On Tue, 2019-05-28 at 01:37 -0700, Mo Zhou wrote:
> Hi Gentoo devs,
> 
> Classical numerical linear algebra libraries, BLAS[1] and LAPACK[2]
> play important roles in the scientific computing field, as many
> software such as Numpy, Scipy, Julia, Octave, R are built upon them.
> 
> There is a standard implementation of BLAS and LAPACK, named netlib
> or simply "reference implementation". This implementation had been
> provided by gentoo's main repo. However, it has a major problem:
> performance. On the other hand, a number of well-optimized
> BLAS/LAPACK
> implementations exist, including OpenBLAS (free), BLIS (free),
> MKL (non-free), etc., but none of them has been properly integrated
> into the Gentoo distribution.
> 
> I'm writing to propose a good solution to this problem. If no gentoo
> developer is object to this proposal, I'll keep moving forward and
> start submitting PRs to Gentoo main repo.
> 
> Historical Obstacle
> -------------------
> 
> Different BLAS/LAPACK implementations are expected to be compatible
> to each other in both the API and ABI level. They can be used as
> drop-in replacement to the others. This sounds nice, but the
> difference
> in SONAME hampered the gentoo integration of well-optimized ones.
> 
> Assume a Gentoo user compiled a pile of packages on top of the
> reference
> BLAS and LAPACK, namely these reverse dependencies are linked against
> libblas.so.3 and liblapack.so.3 . When the user discovered that
> OpenBLAS provides much better performance, they'll have to recompile
> the whole reverse dependency tree in order to take advantage from
> OpenBLAS,
> because the SONAME of OpenBLAS is libopenblas.so.0 . When the user
> wants to try MKL (libmkl_rt.so), they'll have to recompile the whole
> reverse dependency tree again.
> 
> This is not friendly to our earth.
> 
> Goal
> ----
> 
>   * When a program is linked against libblas.so or liblapack.so
>     provided by any BLAS/LAPACK provider, the eselect-based solution
>     will allow user to switch the underlying library without
> recompiling
>     anything.
> 
>   * When a program is linked against a specific implementation, e.g.

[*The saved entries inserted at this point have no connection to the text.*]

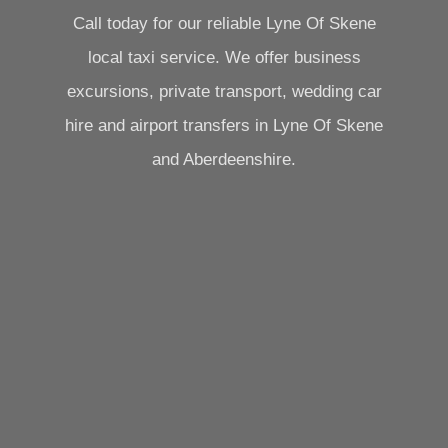
Call today for our reliable Lyne Of Skene
local taxi service. We offer business
excursions, private transport, wedding car
hire and airport transfers in Lyne Of Skene
and Aberdeenshire.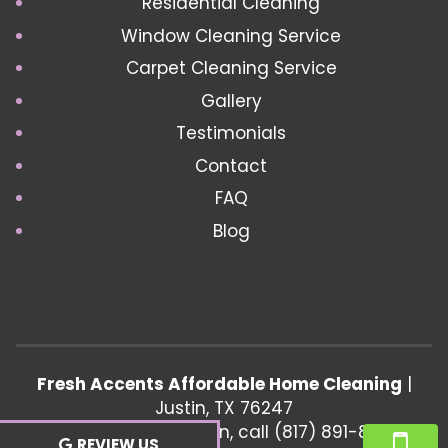
Residential Cleaning
Window Cleaning Service
Carpet Cleaning Service
Gallery
Testimonials
Contact
FAQ
Blog
Fresh Accents Affordable Home Cleaning
|
Justin
,
TX
76247
For more information, call
(817) 891-8802
REVIEW US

>     libmkl_rt.so, the solution doesn't break anything.
> 
> Solution
> --------
> 
> Similar to Debian's update-alternatives mechanism, Gentoo's eselect
> is good at dealing with drop-in replacements as well. My preliminary
> investigation suggests that eselect is enough for enabling
> BLAS/LAPACK
> runtime switching. Hence, the proposed solution is eselect-based:
> 
>   * Every BLAS/LAPACK implementation should provide generic library
>     and eselect candidate libraries at the same time. Taking netlib,
>     BLIS and OpenBLAS as examples:
> 
>     reference:
> 
>       usr/lib64/blas/reference/libblas.so.3 (SONAME=libblas.so.3)
>         -- default BLAS provider
>         -- candidate of the eselect "blas" unit
>         -- will be symlinked to usr/lib64/libblas.so.3 by eselect
> 
>       usr/lib64/lapack/reference/liblapack.so.3
> (SONAME=liblapack.so.3)
>         -- default LAPACK provider
>         -- candidate of the eselect "lapack" unit
>         -- will be symlinked to usr/lib64/liblapack.so.3 by eselect
> 
>     blis (doesn't provide LAPACK):
>       
>       usr/lib64/libblis.so.2  (SONAME=libblis.so.2)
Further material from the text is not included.